━━━ Records ━━━

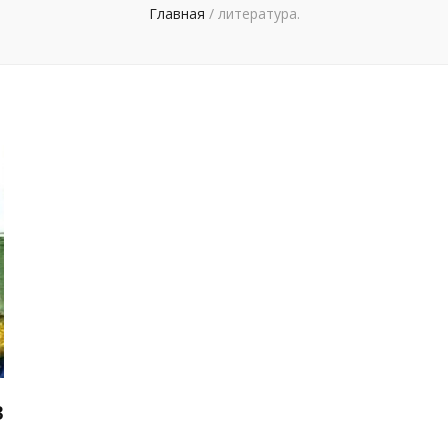
Главная
/
литература.
з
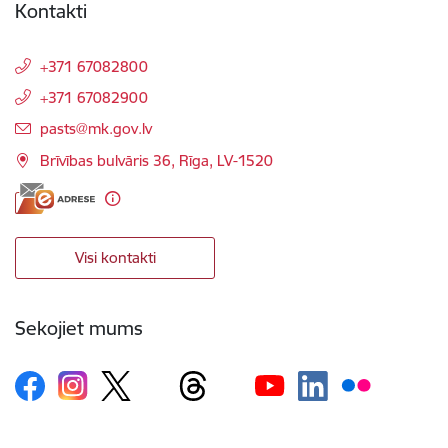
Kontakti
+371 67082800
+371 67082900
E-pasts:
pasts@mk.gov.lv
Brīvības bulvāris 36, Rīga, LV-1520
Visi kontakti
Sekojiet mums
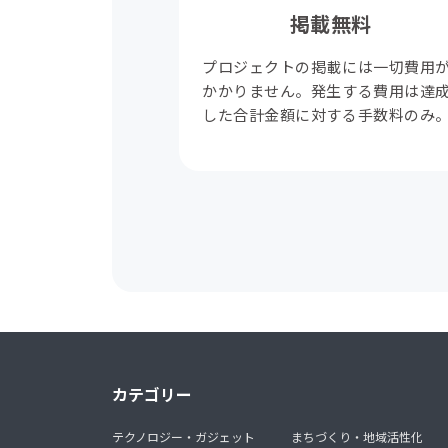
掲載無料
プロジェクトの掲載には一切費用
かかりません。発生する費用は達
した合計金額に対する手数料のみ
カテゴリー
テクノロジー・ガジェット
まちづくり・地域活性化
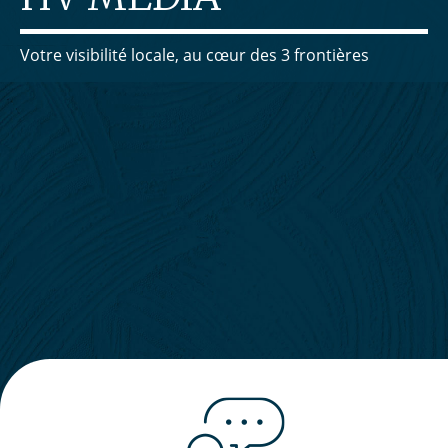
Votre visibilité locale, au cœur des 3 frontières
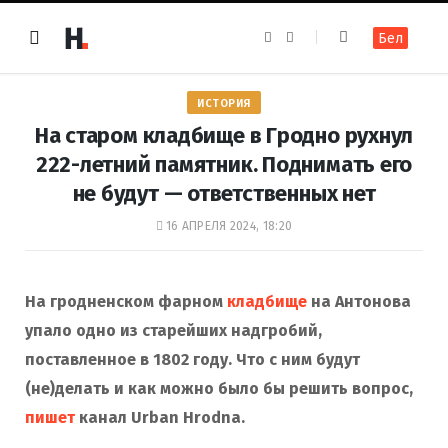
F
I
Бел
a
n
c
s
e
t
b
a
o
g
ИСТОРИЯ
o
r
k
a
На старом кладбище в Гродно рухнул
m
222-летний памятник. Поднимать его
не будут — ответственных нет
16 АПРЕЛЯ 2024, 18:20
На гродненском фарном
кладбище
на Антонова
упало одно из старейших надгробий,
поставленное в 1802 году. Что с ним будут
(не)делать и как можно было бы решить вопрос,
пишет
канал Urban Hrodna.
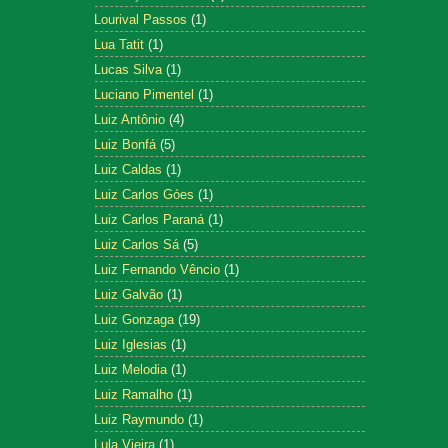
Lourival Passos
(1)
Lua Tatit
(1)
Lucas Silva
(1)
Luciano Pimentel
(1)
Luiz Antônio
(4)
Luiz Bonfá
(5)
Luiz Caldas
(1)
Luiz Carlos Góes
(1)
Luiz Carlos Paraná
(1)
Luiz Carlos Sá
(5)
Luiz Fernando Vêncio
(1)
Luiz Galvão
(1)
Luiz Gonzaga
(19)
Luiz Iglesias
(1)
Luiz Melodia
(1)
Luiz Ramalho
(1)
Luiz Raymundo
(1)
Lula Vieira
(1)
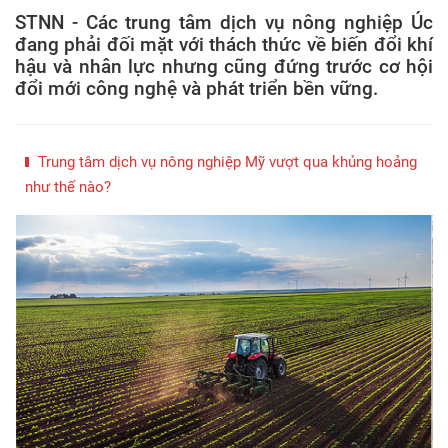
STNN - Các trung tâm dịch vụ nông nghiệp Úc
đang phải đối mặt với thách thức về biến đổi khí
hậu và nhân lực nhưng cũng đứng trước cơ hội
đổi mới công nghệ và phát triển bền vững.
Trung tâm dịch vụ nông nghiệp Mỹ vượt qua khủng hoảng
như thế nào?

━━━

The task
Only the pictures are to be excluded; all other parts of the records above are to be given exactly.

Problem solution
Главная
/
литература.
з
Kontakti
+371 67082800
+371 67082900
E-pasts:
pasts@mk.gov.lv
Brīvības bulvāris 36, Rīga, LV-1520
Visi kontakti
Sekojiet mums
掲載無料
プロジェクトの掲載には一切費用
かかりません。発生する費用は達
した合計金額に対する手数料のみ
カテゴリー
テクノロジー・ガジェット
まちづくり・地域活性化
Votre visibilité locale, au cœur des 3 frontières
F
I
Бел
a
n
c
s
e
t
b
a
o
g
ИСТОРИЯ
o
r
k
a
На старом кладбище в Гродно рухнул
m
222-летний памятник. Поднимать его
не будут — ответственных нет
16 АПРЕЛЯ 2024, 18:20
На гродненском фарном
кладбище
на Антонова
упало одно из старейших надгробий,
поставленное в 1802 году. Что с ним будут
(не)делать и как можно было бы решить вопрос,
пишет
канал Urban Hrodna.
Lourival Passos
(1)
Lua Tatit
(1)
Lucas Silva
(1)
Luciano Pimentel
(1)
Luiz Antônio
(4)
Luiz Bonfá
(5)
Luiz Caldas
(1)
Luiz Carlos Góes
(1)
Luiz Carlos Paraná
(1)
Luiz Carlos Sá
(5)
Luiz Fernando Vêncio
(1)
Luiz Galvão
(1)
Luiz Gonzaga
(19)
Luiz Iglesias
(1)
Luiz Melodia
(1)
Luiz Ramalho
(1)
Luiz Raymundo
(1)
Lula Vieira
(1)
STNN - Các trung tâm dịch vụ nông nghiệp Úc
đang phải đối mặt với thách thức về biến đổi khí
hậu và nhân lực nhưng cũng đứng trước cơ hội
đổi mới công nghệ và phát triển bền vững.
Trung tâm dịch vụ nông nghiệp Mỹ vượt qua khủng hoảng
như thế nào?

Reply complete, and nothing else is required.